• What you have to do:
Filter the data for lines with the word "Away" and copy those lines.

• Data:

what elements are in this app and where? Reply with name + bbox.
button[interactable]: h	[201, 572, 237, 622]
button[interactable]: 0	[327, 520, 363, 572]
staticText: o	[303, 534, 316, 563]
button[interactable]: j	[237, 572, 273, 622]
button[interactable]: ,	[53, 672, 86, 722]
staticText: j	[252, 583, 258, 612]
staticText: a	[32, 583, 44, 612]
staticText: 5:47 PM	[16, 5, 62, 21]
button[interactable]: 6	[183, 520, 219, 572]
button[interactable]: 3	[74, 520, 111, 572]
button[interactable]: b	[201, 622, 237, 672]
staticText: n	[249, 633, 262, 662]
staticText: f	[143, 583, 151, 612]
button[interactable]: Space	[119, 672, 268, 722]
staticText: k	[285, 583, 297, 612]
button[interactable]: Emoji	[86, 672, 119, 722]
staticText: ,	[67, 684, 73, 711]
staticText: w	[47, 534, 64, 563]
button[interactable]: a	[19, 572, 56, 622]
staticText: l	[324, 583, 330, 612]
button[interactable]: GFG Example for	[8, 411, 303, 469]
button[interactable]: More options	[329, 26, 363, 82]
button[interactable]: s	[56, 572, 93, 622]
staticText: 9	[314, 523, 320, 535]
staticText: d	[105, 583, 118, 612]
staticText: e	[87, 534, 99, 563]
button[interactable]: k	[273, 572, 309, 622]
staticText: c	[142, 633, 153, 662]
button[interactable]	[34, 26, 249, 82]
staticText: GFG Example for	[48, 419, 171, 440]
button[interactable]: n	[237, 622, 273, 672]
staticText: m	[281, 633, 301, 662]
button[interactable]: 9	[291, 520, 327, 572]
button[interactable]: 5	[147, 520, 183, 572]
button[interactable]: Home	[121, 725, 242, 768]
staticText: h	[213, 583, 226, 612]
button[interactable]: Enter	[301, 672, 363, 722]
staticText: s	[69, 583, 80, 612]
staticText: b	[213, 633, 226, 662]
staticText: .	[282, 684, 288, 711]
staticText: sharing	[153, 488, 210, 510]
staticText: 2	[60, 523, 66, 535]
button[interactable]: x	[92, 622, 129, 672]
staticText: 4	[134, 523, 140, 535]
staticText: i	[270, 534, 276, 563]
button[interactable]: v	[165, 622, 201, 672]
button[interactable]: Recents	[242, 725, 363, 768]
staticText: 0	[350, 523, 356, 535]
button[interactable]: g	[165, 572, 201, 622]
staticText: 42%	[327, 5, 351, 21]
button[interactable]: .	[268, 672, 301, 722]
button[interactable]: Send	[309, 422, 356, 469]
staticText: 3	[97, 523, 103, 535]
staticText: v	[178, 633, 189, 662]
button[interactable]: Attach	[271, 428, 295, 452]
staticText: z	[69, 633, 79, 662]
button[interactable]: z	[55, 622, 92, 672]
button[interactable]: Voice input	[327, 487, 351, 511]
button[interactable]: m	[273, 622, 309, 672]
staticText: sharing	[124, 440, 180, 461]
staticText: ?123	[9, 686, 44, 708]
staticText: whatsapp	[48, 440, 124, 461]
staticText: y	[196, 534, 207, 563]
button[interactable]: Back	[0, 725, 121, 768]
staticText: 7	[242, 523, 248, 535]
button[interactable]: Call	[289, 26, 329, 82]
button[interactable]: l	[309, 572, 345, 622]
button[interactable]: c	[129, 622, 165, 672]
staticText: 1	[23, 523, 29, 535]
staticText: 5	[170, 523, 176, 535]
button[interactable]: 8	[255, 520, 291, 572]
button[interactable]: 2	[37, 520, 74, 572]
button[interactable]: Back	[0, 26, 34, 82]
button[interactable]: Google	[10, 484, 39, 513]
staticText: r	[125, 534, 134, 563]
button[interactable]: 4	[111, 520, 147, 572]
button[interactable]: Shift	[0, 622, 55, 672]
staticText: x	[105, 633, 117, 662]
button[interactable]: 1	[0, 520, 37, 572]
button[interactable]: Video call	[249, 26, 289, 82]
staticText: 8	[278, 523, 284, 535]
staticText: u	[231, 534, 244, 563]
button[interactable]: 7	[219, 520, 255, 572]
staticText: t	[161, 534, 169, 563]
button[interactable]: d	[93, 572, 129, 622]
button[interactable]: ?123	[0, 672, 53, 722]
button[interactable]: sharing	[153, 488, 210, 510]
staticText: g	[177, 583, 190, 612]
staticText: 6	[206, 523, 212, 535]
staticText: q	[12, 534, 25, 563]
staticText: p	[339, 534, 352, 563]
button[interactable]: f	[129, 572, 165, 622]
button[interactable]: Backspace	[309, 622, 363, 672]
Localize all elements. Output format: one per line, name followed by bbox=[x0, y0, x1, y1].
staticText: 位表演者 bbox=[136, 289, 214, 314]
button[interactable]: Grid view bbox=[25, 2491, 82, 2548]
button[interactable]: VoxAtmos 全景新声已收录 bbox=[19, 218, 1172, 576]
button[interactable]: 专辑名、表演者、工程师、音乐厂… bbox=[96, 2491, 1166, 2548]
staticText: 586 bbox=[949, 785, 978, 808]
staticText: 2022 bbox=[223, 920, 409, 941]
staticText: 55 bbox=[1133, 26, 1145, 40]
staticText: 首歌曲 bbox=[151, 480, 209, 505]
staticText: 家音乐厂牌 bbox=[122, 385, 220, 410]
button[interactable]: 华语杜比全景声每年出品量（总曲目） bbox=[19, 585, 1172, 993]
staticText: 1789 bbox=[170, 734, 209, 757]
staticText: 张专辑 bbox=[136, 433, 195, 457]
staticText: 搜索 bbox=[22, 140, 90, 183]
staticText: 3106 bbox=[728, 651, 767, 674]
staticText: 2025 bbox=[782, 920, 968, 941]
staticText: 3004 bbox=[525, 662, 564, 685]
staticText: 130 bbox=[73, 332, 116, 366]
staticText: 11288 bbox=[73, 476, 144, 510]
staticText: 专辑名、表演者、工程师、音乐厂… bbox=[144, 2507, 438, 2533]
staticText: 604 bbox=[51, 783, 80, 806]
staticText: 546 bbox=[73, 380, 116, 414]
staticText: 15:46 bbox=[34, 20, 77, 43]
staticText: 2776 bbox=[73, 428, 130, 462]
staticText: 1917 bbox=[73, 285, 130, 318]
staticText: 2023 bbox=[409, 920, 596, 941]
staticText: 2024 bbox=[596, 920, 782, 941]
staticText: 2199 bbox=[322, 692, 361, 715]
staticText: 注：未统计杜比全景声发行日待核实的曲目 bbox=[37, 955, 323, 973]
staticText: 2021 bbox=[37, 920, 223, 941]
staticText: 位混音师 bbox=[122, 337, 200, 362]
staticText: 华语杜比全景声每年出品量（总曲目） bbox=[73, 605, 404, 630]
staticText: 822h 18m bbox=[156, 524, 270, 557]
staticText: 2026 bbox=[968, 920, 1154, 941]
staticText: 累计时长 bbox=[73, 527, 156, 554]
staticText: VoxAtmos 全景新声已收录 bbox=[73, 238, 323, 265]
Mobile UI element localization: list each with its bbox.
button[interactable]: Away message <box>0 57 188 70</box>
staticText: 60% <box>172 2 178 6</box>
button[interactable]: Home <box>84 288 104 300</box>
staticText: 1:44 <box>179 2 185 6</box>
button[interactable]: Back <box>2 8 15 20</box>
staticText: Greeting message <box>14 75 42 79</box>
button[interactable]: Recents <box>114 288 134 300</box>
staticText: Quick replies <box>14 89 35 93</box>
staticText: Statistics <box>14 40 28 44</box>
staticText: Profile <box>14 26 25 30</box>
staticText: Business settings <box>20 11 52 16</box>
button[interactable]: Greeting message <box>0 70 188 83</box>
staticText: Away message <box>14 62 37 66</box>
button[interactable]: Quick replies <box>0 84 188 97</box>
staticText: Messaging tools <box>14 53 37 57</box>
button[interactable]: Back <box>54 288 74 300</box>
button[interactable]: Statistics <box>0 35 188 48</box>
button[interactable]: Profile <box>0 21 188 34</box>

• Finished task:
button[interactable]: Away message <box>0 57 188 70</box>
staticText: Away message <box>14 62 37 66</box>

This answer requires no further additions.